*** Opening of Given records ***
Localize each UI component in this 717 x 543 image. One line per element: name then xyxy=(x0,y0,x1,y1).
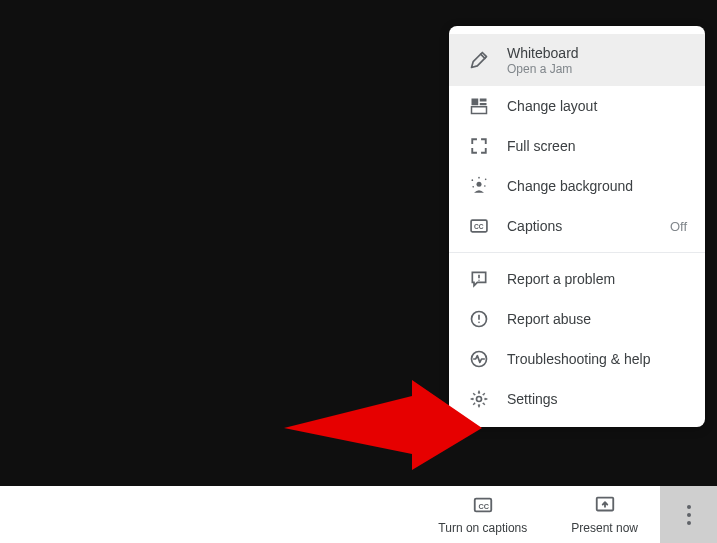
menu-item-change-layout[interactable]: Change layout xyxy=(449,86,705,126)
svg-point-11 xyxy=(472,186,474,188)
menu-item-settings[interactable]: Settings xyxy=(449,379,705,419)
svg-text:CC: CC xyxy=(474,223,484,230)
svg-point-9 xyxy=(485,179,487,181)
more-options-menu: Whiteboard Open a Jam Change layout Full… xyxy=(449,26,705,427)
menu-item-captions[interactable]: CC Captions Off xyxy=(449,206,705,246)
menu-label: Change background xyxy=(507,178,633,194)
gear-icon xyxy=(467,387,491,411)
menu-label: Change layout xyxy=(507,98,597,114)
menu-divider xyxy=(449,252,705,253)
svg-text:CC: CC xyxy=(478,502,489,511)
feedback-icon xyxy=(467,267,491,291)
report-abuse-icon xyxy=(467,307,491,331)
svg-rect-5 xyxy=(480,103,487,105)
menu-item-report-abuse[interactable]: Report abuse xyxy=(449,299,705,339)
svg-point-7 xyxy=(477,182,482,187)
menu-label: Troubleshooting & help xyxy=(507,351,650,367)
svg-point-12 xyxy=(478,177,480,179)
svg-point-19 xyxy=(478,322,480,324)
present-label: Present now xyxy=(571,521,638,535)
more-options-button[interactable] xyxy=(660,486,717,543)
menu-sublabel: Open a Jam xyxy=(507,62,687,76)
captions-label: Turn on captions xyxy=(438,521,527,535)
menu-item-whiteboard[interactable]: Whiteboard Open a Jam xyxy=(449,34,705,86)
fullscreen-icon xyxy=(467,134,491,158)
menu-item-troubleshooting[interactable]: Troubleshooting & help xyxy=(449,339,705,379)
more-vertical-icon xyxy=(687,503,691,527)
svg-point-21 xyxy=(477,397,482,402)
menu-item-full-screen[interactable]: Full screen xyxy=(449,126,705,166)
captions-status: Off xyxy=(670,219,687,234)
bottom-toolbar: CC Turn on captions Present now xyxy=(0,486,717,543)
troubleshooting-icon xyxy=(467,347,491,371)
turn-on-captions-button[interactable]: CC Turn on captions xyxy=(416,486,549,543)
present-now-button[interactable]: Present now xyxy=(549,486,660,543)
menu-label: Settings xyxy=(507,391,558,407)
svg-point-16 xyxy=(478,280,479,281)
svg-point-10 xyxy=(484,185,486,187)
svg-rect-4 xyxy=(480,99,487,102)
menu-label: Full screen xyxy=(507,138,575,154)
menu-label: Captions xyxy=(507,218,670,234)
svg-rect-6 xyxy=(472,107,487,114)
svg-rect-3 xyxy=(472,99,479,106)
layout-icon xyxy=(467,94,491,118)
svg-point-8 xyxy=(472,179,474,181)
menu-label: Report abuse xyxy=(507,311,591,327)
menu-label: Whiteboard xyxy=(507,45,687,61)
menu-item-report-problem[interactable]: Report a problem xyxy=(449,259,705,299)
menu-item-change-background[interactable]: Change background xyxy=(449,166,705,206)
menu-label: Report a problem xyxy=(507,271,615,287)
pencil-icon xyxy=(467,48,491,72)
background-effects-icon xyxy=(467,174,491,198)
cc-icon: CC xyxy=(467,214,491,238)
captions-icon: CC xyxy=(472,494,494,521)
present-icon xyxy=(594,494,616,521)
*** Close of Given records ***
Problem description:
Pictures stay out of the answer; the rest of the listing above is returned exactly.

Response area:
Localize each UI component in this 717 x 543 image. One line per element: name then xyxy=(x0,y0,x1,y1).
menu-item-change-layout[interactable]: Change layout xyxy=(449,86,705,126)
svg-point-11 xyxy=(472,186,474,188)
menu-item-settings[interactable]: Settings xyxy=(449,379,705,419)
svg-text:CC: CC xyxy=(474,223,484,230)
svg-point-9 xyxy=(485,179,487,181)
more-options-menu: Whiteboard Open a Jam Change layout Full… xyxy=(449,26,705,427)
menu-item-captions[interactable]: CC Captions Off xyxy=(449,206,705,246)
menu-label: Change background xyxy=(507,178,633,194)
gear-icon xyxy=(467,387,491,411)
menu-label: Change layout xyxy=(507,98,597,114)
menu-divider xyxy=(449,252,705,253)
svg-text:CC: CC xyxy=(478,502,489,511)
feedback-icon xyxy=(467,267,491,291)
report-abuse-icon xyxy=(467,307,491,331)
svg-rect-5 xyxy=(480,103,487,105)
menu-item-report-abuse[interactable]: Report abuse xyxy=(449,299,705,339)
svg-point-7 xyxy=(477,182,482,187)
menu-label: Troubleshooting & help xyxy=(507,351,650,367)
svg-point-12 xyxy=(478,177,480,179)
svg-point-19 xyxy=(478,322,480,324)
present-label: Present now xyxy=(571,521,638,535)
more-options-button[interactable] xyxy=(660,486,717,543)
menu-sublabel: Open a Jam xyxy=(507,62,687,76)
captions-label: Turn on captions xyxy=(438,521,527,535)
menu-item-whiteboard[interactable]: Whiteboard Open a Jam xyxy=(449,34,705,86)
fullscreen-icon xyxy=(467,134,491,158)
menu-item-troubleshooting[interactable]: Troubleshooting & help xyxy=(449,339,705,379)
more-vertical-icon xyxy=(687,503,691,527)
svg-point-21 xyxy=(477,397,482,402)
menu-item-full-screen[interactable]: Full screen xyxy=(449,126,705,166)
captions-status: Off xyxy=(670,219,687,234)
bottom-toolbar: CC Turn on captions Present now xyxy=(0,486,717,543)
troubleshooting-icon xyxy=(467,347,491,371)
turn-on-captions-button[interactable]: CC Turn on captions xyxy=(416,486,549,543)
present-now-button[interactable]: Present now xyxy=(549,486,660,543)
menu-label: Settings xyxy=(507,391,558,407)
svg-point-16 xyxy=(478,280,479,281)
svg-point-10 xyxy=(484,185,486,187)
svg-rect-4 xyxy=(480,99,487,102)
menu-label: Full screen xyxy=(507,138,575,154)
menu-label: Captions xyxy=(507,218,670,234)
svg-rect-6 xyxy=(472,107,487,114)
svg-rect-3 xyxy=(472,99,479,106)
layout-icon xyxy=(467,94,491,118)
svg-point-8 xyxy=(472,179,474,181)
menu-label: Report abuse xyxy=(507,311,591,327)
menu-label: Whiteboard xyxy=(507,45,687,61)
menu-item-report-problem[interactable]: Report a problem xyxy=(449,259,705,299)
menu-item-change-background[interactable]: Change background xyxy=(449,166,705,206)
menu-label: Report a problem xyxy=(507,271,615,287)
pencil-icon xyxy=(467,48,491,72)
background-effects-icon xyxy=(467,174,491,198)
cc-icon: CC xyxy=(467,214,491,238)
captions-icon: CC xyxy=(472,494,494,521)
present-icon xyxy=(594,494,616,521)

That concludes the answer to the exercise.